第二次世界大戦、日本にも響いた独ソ戦の要諦 ソ連という巨大な岩塊は流れを転回させた

東洋経済オンライン / 2019年9月18日 8時10分

ゆえに、独ソ開戦を伝える最初の情報(1941年6月5日に、大島浩駐独大使が報告してきた)を得て以来、東京では、対ソ政策を巡って、激しい議論が交わされることになる。松岡洋右外務大臣は、4月に日ソ中立条約を締結したばかりであるにもかかわらず、即時対ソ参戦を主張した。対ソ戦に引き込まれることを警戒する海軍は、独ソ戦への介入反対を唱える。陸軍に至っては、南進論、北進論、南北準備論(対ソ、対英のいずれにも開戦することなく、南北両面に対応できるよう戦力を強化すべしとの主張)に分かれ、内部でも対立する始末であった。

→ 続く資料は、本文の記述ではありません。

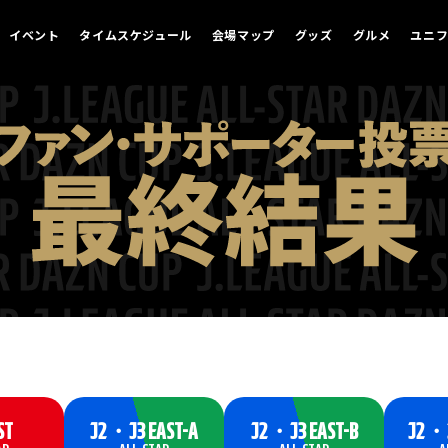
イベント
タイムスケジュール
会場マップ
グッズ
グルメ
ユニ
ST
J2・J3 EAST-A
J2・J3 EAST-B
J2・J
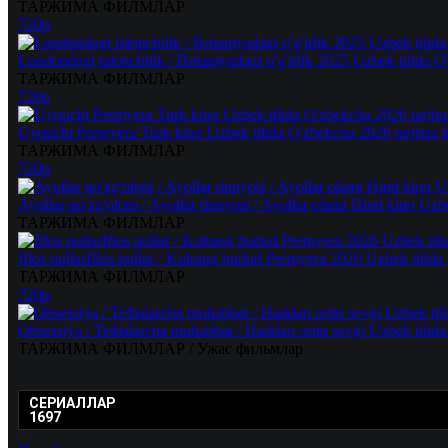
ТАРЖИМА ФИЛМЛАР
720p
Londondagi talonchilik / Britaniyadagi o'g'irlik 2025 Uzbek tilida O
ТАРЖИМА ФИЛМЛАР
720p
Uyquchi Premyera Turk kino Uzbek tilida O'zbekcha 2026 tarjima k
ТАРЖИМА ФИЛМЛАР
720p
Ayollar qo'zg'oloni / Ayollar dunyosi / Ayollar olami Hind kino Uzb
ТАРЖИМА ФИЛМЛАР
Iflos pullarIflos pullar / Kulrang hudud Premyera 2026 Uzbek tilida
ТАРЖИМА ФИЛМЛАР
720p
Obsessiya / Telbalarcha muhabbat / Haddan ortiq sevgi Uzbek tilid
ТАРЖИМА ФИЛМЛАР / Ужас фильмлар
СЕРИАЛЛАР
1697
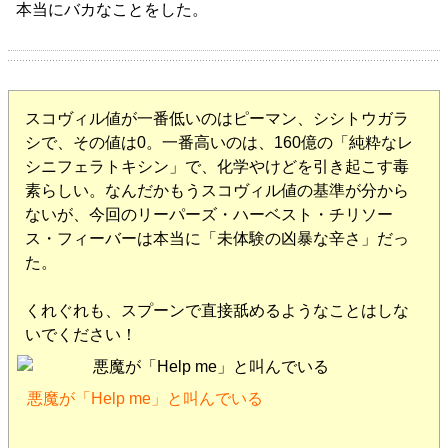
本当にバカなことをした。
スコヴィル値が一番低いのはピーマン、シシトウガラ
シで、その値は0。一番高いのは、160億の「純粋なレ
シニフェラトキシン」で、化学やけどを引き起こす毒
素らしい。なんだかもうスコヴィル値の基準が分から
ないが、今回のリーパーズ・ハーベスト・チリソー
ス・フィーバーは本当に「未体験の凶暴な辛さ」だっ
た。
くれぐれも、スプーンで直接舐めるようなことはしな
いでください！
悪魔が「Help me」と叫んでいる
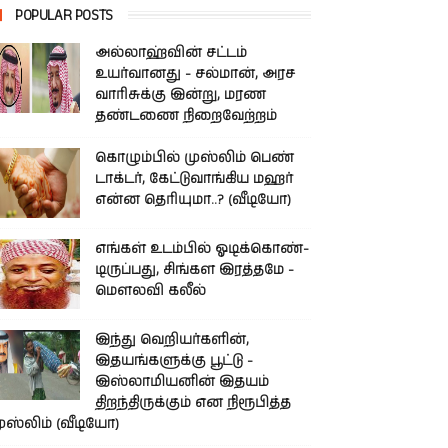
POPULAR POSTS
அல்லாஹ்வின் சட்டம்
உயர்வானது - சல்மான், அரச
வாரிசுக்கு இன்று, மரண
தண்டணை நிறைவேற்றம்
கொழும்பில் முஸ்லிம் பெண்
டாக்டர், கேட்டுவாங்கிய மஹர்
என்ன தெரியுமா..? (வீடியோ)
எங்கள் உடம்பில் ஓடிக்­கொண்­
டி­ருப்­பது, சிங்­கள இரத்­தமே -
மௌலவி கலீல்
இந்து வெறியர்களின்,
இதயங்களுக்கு பூட்டு -
இஸ்லாமியனின் இதயம்
திறந்திருக்கும் என நிரூபித்த
ுஸ்லிம் (வீடியோ)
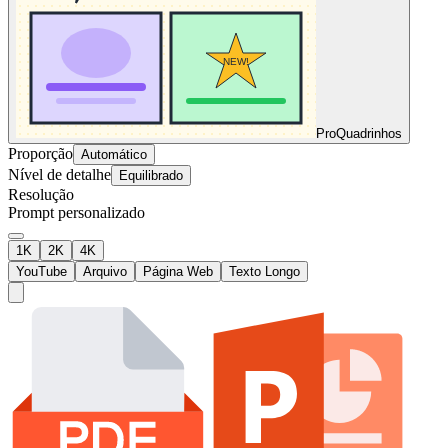
Pro
Quadrinhos
Proporção
Automático
Nível de detalhe
Equilibrado
Resolução
Prompt personalizado
1K
2K
4K
YouTube
Arquivo
Página Web
Texto Longo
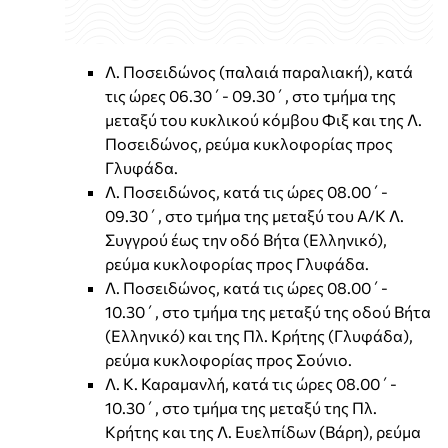
Λ. Ποσειδώνος (παλαιά παραλιακή), κατά
τις ώρες 06.30΄- 09.30΄, στο τμήμα της
μεταξύ του κυκλικού κόμβου Φιξ και της Λ.
Ποσειδώνος, ρεύμα κυκλοφορίας προς
Γλυφάδα.
Λ. Ποσειδώνος, κατά τις ώρες 08.00΄-
09.30΄, στο τμήμα της μεταξύ του Α/Κ Λ.
Συγγρού έως την οδό Βήτα (Ελληνικό),
ρεύμα κυκλοφορίας προς Γλυφάδα.
Λ. Ποσειδώνος, κατά τις ώρες 08.00΄-
10.30΄, στο τμήμα της μεταξύ της οδού Βήτα
(Ελληνικό) και της Πλ. Κρήτης (Γλυφάδα),
ρεύμα κυκλοφορίας προς Σούνιο.
Λ. Κ. Καραμανλή, κατά τις ώρες 08.00΄-
10.30΄, στο τμήμα της μεταξύ της Πλ.
Κρήτης και της Λ. Ευελπίδων (Βάρη), ρεύμα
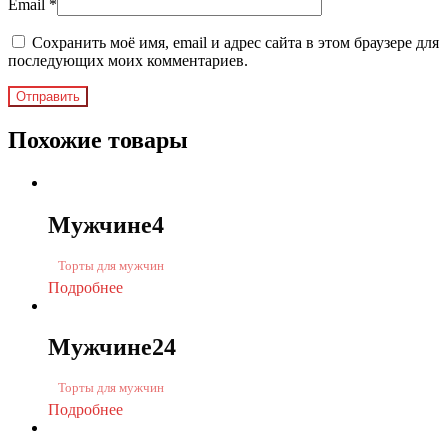
Email
*
Сохранить моё имя, email и адрес сайта в этом браузере для
последующих моих комментариев.
Похожие товары
Мужчине4
Торты для мужчин
Подробнее
Мужчине24
Торты для мужчин
Подробнее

しかし、陸海軍首脳部は妥協にこぎつけることができ、南北準備陣を進め、好機が到来した場合にのみ独ソ戦に介入するという「帝国国策要綱」を作成する。これは、7月2日の御前会議で裁可された。世にいう「熟柿(じゅくし)主義」、柿が熟れて落ちるのを待つのにたとえ、労せずして成果を得んとする方針である。その実は機会主義にほかならない。

■北進の幻

事実、この「帝国国策要綱」は、不介入を原則としていたものの、独ソ戦が日本に有利に進んだ場合には、武力を行使して「北方問題」を解決するため、ひそかに対ソ戦力を準備すると定めていた。つまり、対独戦に兵力を引き抜かれ、極東ソ連軍が弱体化したときには、対ソ戦に突入するとの含みだ。そのための戦力を整えるべく、1941年7月5日、東條英機陸軍大臣は、「関東軍特種演習」と称される動員計画を承認した。大動員により、対ソ戦にあたる予定の関東軍を兵力70万以上に増強しようというのである。

こうして、ソ連と「満洲国」の国境には、一触即発の空気がみなぎった。陸軍のなかには、ノモンハン以来の守勢から転じて、ついに対ソ戦を断行する好機が来たとはやりたつ者も少なくなかった。その急先鋒となったのは、陸軍参謀本部作戦部長田中新一少将であり、彼の下には、作戦課長服部卓四郎中佐ならびに作戦班長辻政信中佐という名うての好戦派がいた。

けれども、彼らの「期待」が満たされることはなかった。陸軍参謀本部が開戦の前提条件としたのは、極東ソ連軍の兵力が半減することであった。ところが、極東ソ連軍は、一向に減少する兆しを見せない。一説には、ソ連軍は、極東の精鋭部隊を対独戦に引き抜いたあとに新編部隊を補充する、あるいは、部隊としてはソ満国境にいるのだが、古参の下士官兵や装備のみを抽出し、代わりに新兵や旧式兵器を配備するといった形で、額面上の兵力を維持したといわれる。

いずれにせよ、拙著でも詳述したように、1941年7月後半にはドイツ軍の進撃は鈍り、ソ連の急速な崩壊など考えにくい情勢になってきた。また、日米関係も急激に悪化していたから、北方に剣をかざしたままでいることは、いよいよ困難である。

8月9日、陸軍参謀本部は、ついに年内は対ソ武力行使を実施しないと決定した。とはいえ、「関東軍特種演習」で準備された兵力装備は、やがて太平洋戦争初期段階の南方作戦に転用されていくことになる。1941年に日ソ戦争は起こらなかったが、そこでのソ連の行動は、極東、さらには太平洋での第二次世界大戦の展開に大きな影響を与えていたのである。